From the entries, copy out every line in which the word "Upload" is found.

(Beginning of LISTED RECORDS)

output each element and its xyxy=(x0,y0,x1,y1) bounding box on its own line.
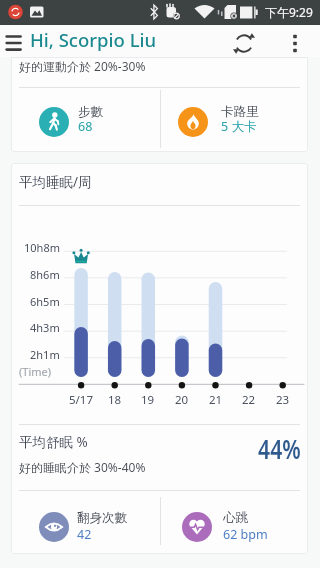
staticText: 好的運動介於 20%-30% xyxy=(19,58,146,74)
staticText: 62 bpm xyxy=(223,526,268,543)
staticText: 23 xyxy=(276,392,290,408)
staticText: 44% xyxy=(258,430,301,467)
button[interactable]: 步數 xyxy=(11,88,160,152)
button[interactable] xyxy=(283,29,307,55)
staticText: 平均睡眠/周 xyxy=(19,173,92,191)
staticText: 6h5m xyxy=(30,294,60,309)
staticText: 21 xyxy=(209,392,223,408)
staticText: 5 大卡 xyxy=(221,118,257,135)
staticText: 42 xyxy=(77,526,92,543)
staticText: (Time) xyxy=(19,364,52,379)
staticText: 2h1m xyxy=(30,347,60,362)
staticText: 翻身次數 xyxy=(77,510,127,526)
staticText: 4h3m xyxy=(30,320,60,335)
staticText: 卡路里 xyxy=(221,104,259,120)
staticText: 20 xyxy=(175,392,189,408)
staticText: 5/17 xyxy=(69,392,94,408)
button[interactable]: 翻身次數 xyxy=(11,492,160,552)
staticText: 19 xyxy=(141,392,155,408)
button[interactable] xyxy=(0,27,28,55)
staticText: 8h6m xyxy=(30,267,60,282)
staticText: 18 xyxy=(108,392,122,408)
staticText: Hi, Scorpio Liu xyxy=(30,27,157,52)
button[interactable]: 卡路里 xyxy=(161,88,308,152)
staticText: 下午9:29 xyxy=(265,4,313,20)
staticText: 68 xyxy=(78,118,93,135)
button[interactable] xyxy=(230,29,258,55)
staticText: 平均舒眠 % xyxy=(19,433,88,451)
button[interactable]: 心跳 xyxy=(161,492,308,552)
staticText: 步數 xyxy=(78,104,103,120)
staticText: 10h8m xyxy=(24,240,60,255)
staticText: 好的睡眠介於 30%-40% xyxy=(19,459,146,475)
staticText: 心跳 xyxy=(223,510,248,526)
staticText: 22 xyxy=(242,392,256,408)
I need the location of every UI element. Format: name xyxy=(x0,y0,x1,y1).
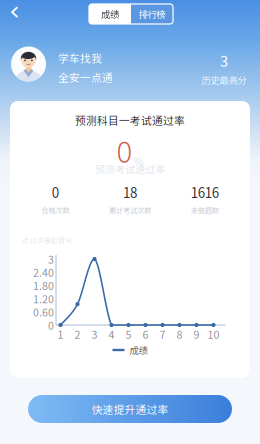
staticText: 累计考试次数 xyxy=(109,205,151,215)
staticText: 预测考试通过率 xyxy=(95,162,165,176)
staticText: 18 xyxy=(123,182,137,202)
button[interactable]: Back xyxy=(1,0,29,28)
staticText: 3 xyxy=(220,50,228,71)
staticText: 学车找我 xyxy=(58,50,102,66)
staticText: 1.80 xyxy=(33,278,54,293)
staticText: 成绩 xyxy=(101,7,119,21)
staticText: 未做题数 xyxy=(191,205,219,215)
staticText: 2.40 xyxy=(33,264,54,280)
staticText: 10 xyxy=(208,326,220,342)
staticText: 9 xyxy=(194,326,200,342)
staticText: 合格次数 xyxy=(41,205,69,215)
staticText: 2 xyxy=(74,326,80,342)
staticText: 3 xyxy=(92,326,98,342)
staticText: 预测科目一考试通过率 xyxy=(75,112,185,128)
staticText: 8 xyxy=(176,326,182,342)
button[interactable]: 快速提升通过率 xyxy=(28,395,232,423)
staticText: 0 xyxy=(52,182,59,202)
staticText: 全安一点通 xyxy=(58,70,113,85)
staticText: 4 xyxy=(108,326,114,342)
staticText: 0.60 xyxy=(33,304,54,320)
staticText: 0 xyxy=(116,129,132,171)
staticText: 3 xyxy=(48,251,54,267)
staticText: 0 xyxy=(48,317,54,333)
button[interactable]: 成绩 xyxy=(89,4,131,24)
staticText: 排行榜 xyxy=(138,7,166,21)
staticText: 1.20 xyxy=(33,291,54,306)
staticText: 6 xyxy=(142,326,148,342)
staticText: 快速提升通过率 xyxy=(92,401,168,417)
button[interactable]: 排行榜 xyxy=(131,4,173,24)
staticText: 1616 xyxy=(191,182,219,202)
staticText: 成绩 xyxy=(130,343,148,357)
staticText: 1 xyxy=(58,326,64,342)
staticText: 近10次模拟情况 xyxy=(22,235,72,245)
staticText: 7 xyxy=(160,326,166,342)
staticText: 历史最高分 xyxy=(202,73,246,86)
staticText: 5 xyxy=(126,326,132,342)
staticText: % xyxy=(134,153,144,168)
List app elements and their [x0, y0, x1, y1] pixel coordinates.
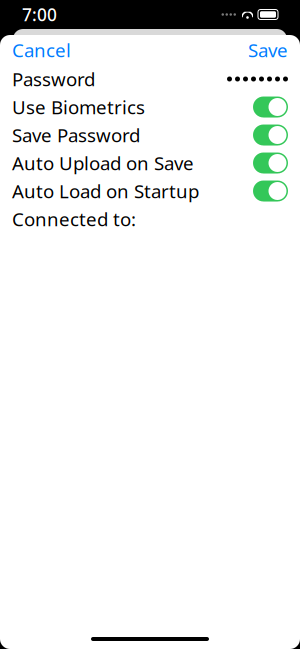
- button[interactable]: Use Biometrics: [0, 93, 300, 121]
- button[interactable]: Save Password: [0, 121, 300, 149]
- button[interactable]: Cancel: [12, 38, 71, 62]
- button[interactable]: Auto Upload on Save: [0, 149, 300, 177]
- staticText: Cancel: [12, 38, 71, 62]
- staticText: Use Biometrics: [12, 95, 145, 119]
- staticText: 7:00: [22, 3, 57, 26]
- staticText: Save: [248, 38, 288, 62]
- button[interactable]: Auto Load on Startup: [0, 177, 300, 205]
- staticText: Auto Upload on Save: [12, 151, 194, 175]
- staticText: Connected to:: [12, 207, 136, 231]
- staticText: Password: [12, 67, 95, 91]
- staticText: Auto Load on Startup: [12, 179, 199, 203]
- button[interactable]: Save: [248, 38, 288, 62]
- staticText: Save Password: [12, 123, 140, 147]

(End of LISTED RECORDS)

RESPONSE:
- button[interactable]: Auto Upload on Save: [0, 149, 300, 177]
- staticText: Auto Upload on Save: [12, 151, 194, 175]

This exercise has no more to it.